Prior to Alcaraz, the conventional wisdom was that the age of the teenage champion had come and gone for men’s tennis. Nadal was the last man to win a Slam as a teenager, and in the intervening years, in part thanks to Nadal, the game had gotten too mentally and physically grueling for teenagers to truly excel at it. Outside of Nadal, Djokovic, and Federer, very few men have won Slams in the past decade, and all of them have been at least in their mid-20s when they did it. We have never lived through an age of men’s tennis like the one we are currently in, one where the best men’s players ever to pick up a racket might play into their early 40s, extending a dominance that has now stretched for almost 20 years. Several whole generations of men’s players have come and gone, while commentators and fans alike have looked for whatever would come next as the Big Three inevitably lost their fight against that greatest opponent of all, father time. Now, we may be about to find out. While besting Nadal on clay or Djokovic on hard courts over five sets is a near-impossible task, over the course of the past few months, it’s become clear that Alcaraz is among the handful of players who could actually do it. Whether Alcaraz will win a Slam this year or not is anyone’s guess, but the future of tennis has finally arrived in a player who combines flash, grit, guts, and grace, and has already pulled off the seemingly impossible this year.

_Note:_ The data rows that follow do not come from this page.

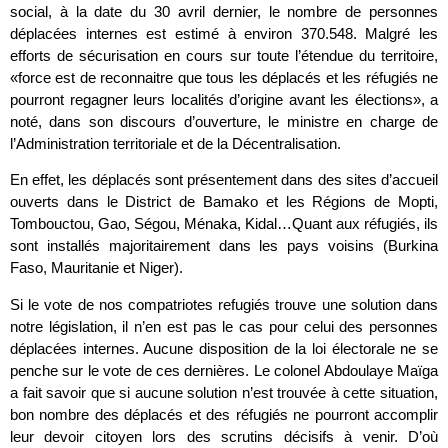
social, à la date du 30 avril dernier, le nombre de personnes
déplacées internes est estimé à environ 370.548. Malgré les
efforts de sécurisation en cours sur toute l’étendue du territoire,
«force est de reconnaitre que tous les déplacés et les réfugiés ne
pourront regagner leurs localités d’origine avant les élections», a
noté, dans son discours d’ouverture, le ministre en charge de
l’Administration territoriale et de la Décentralisation.
En effet, les déplacés sont présentement dans des sites d’accueil
ouverts dans le District de Bamako et les Régions de Mopti,
Tombouctou, Gao, Ségou, Ménaka, Kidal…Quant aux réfugiés, ils
sont installés majoritairement dans les pays voisins (Burkina
Faso, Mauritanie et Niger).
Si le vote de nos compatriotes refugiés trouve une solution dans
notre législation, il n’en est pas le cas pour celui des personnes
déplacées internes. Aucune disposition de la loi électorale ne se
penche sur le vote de ces dernières. Le colonel Abdoulaye Maïga
a fait savoir que si aucune solution n’est trouvée à cette situation,
bon nombre des déplacés et des réfugiés ne pourront accomplir
leur devoir citoyen lors des scrutins décisifs à venir. D’où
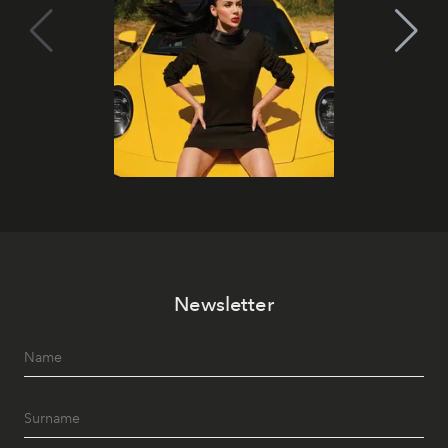
Newsletter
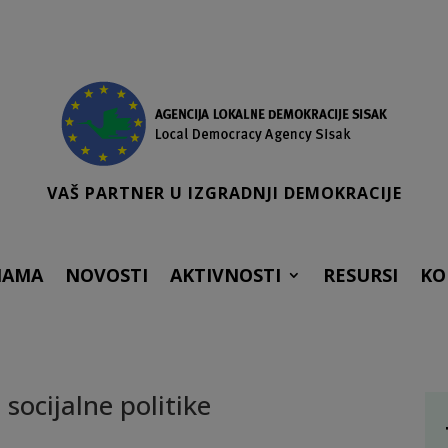
VAŠ PARTNER U IZGRADNJI DEMOKRACIJE
NAMA
NOVOSTI
AKTIVNOSTI
RESURSI
KO
 socijalne politike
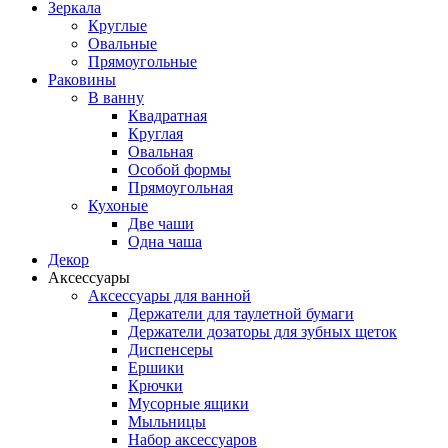
Зеркала
Круглые
Овальные
Прямоугольные
Раковины
В ванну
Квадратная
Круглая
Овальная
Особой формы
Прямоугольная
Кухоные
Две чаши
Одна чаша
Декор
Аксессуары
Аксессуары для ванной
Держатели для таулетной бумаги
Держатели дозаторы для зубных щеток
Диспенсеры
Ершики
Крючки
Мусорные ящики
Мыльницы
Набор аксессуаров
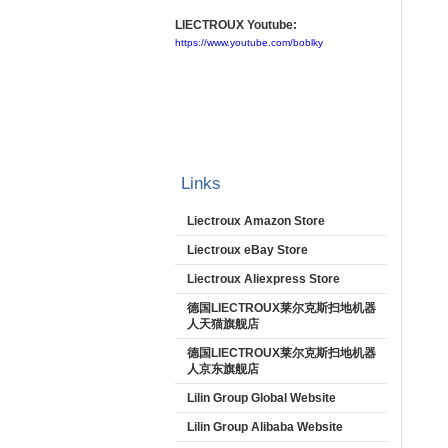
LIECTROUX Youtube:
https://www.youtube.com/boblky
Links
Liectroux Amazon Store
Liectroux eBay Store
Liectroux Aliexpress Store
德国LIECTROUX莱尔克斯扫地机器
人天猫旗舰店
德国LIECTROUX莱尔克斯扫地机器
人京东旗舰店
Lilin Group Global Website
Lilin Group Alibaba Website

1. Of the players who have the game to win slams, Zverev has one of the worst second serves on tour, Tsitsipas has mental discipline issues, Daniil Medvedev can be too passive and struggles when not on hard court, Felix Auger Aliassime has a forehand that can go wobbly on big points, and Dominic Thiem may never make it back to peak form after a wrist injury sidelined him for more than a year.

Correction, May 10, 2022: This article originally misstated which 2021 U.S. Open set between Alcaraz and Tsitsipas went to a tiebreaker.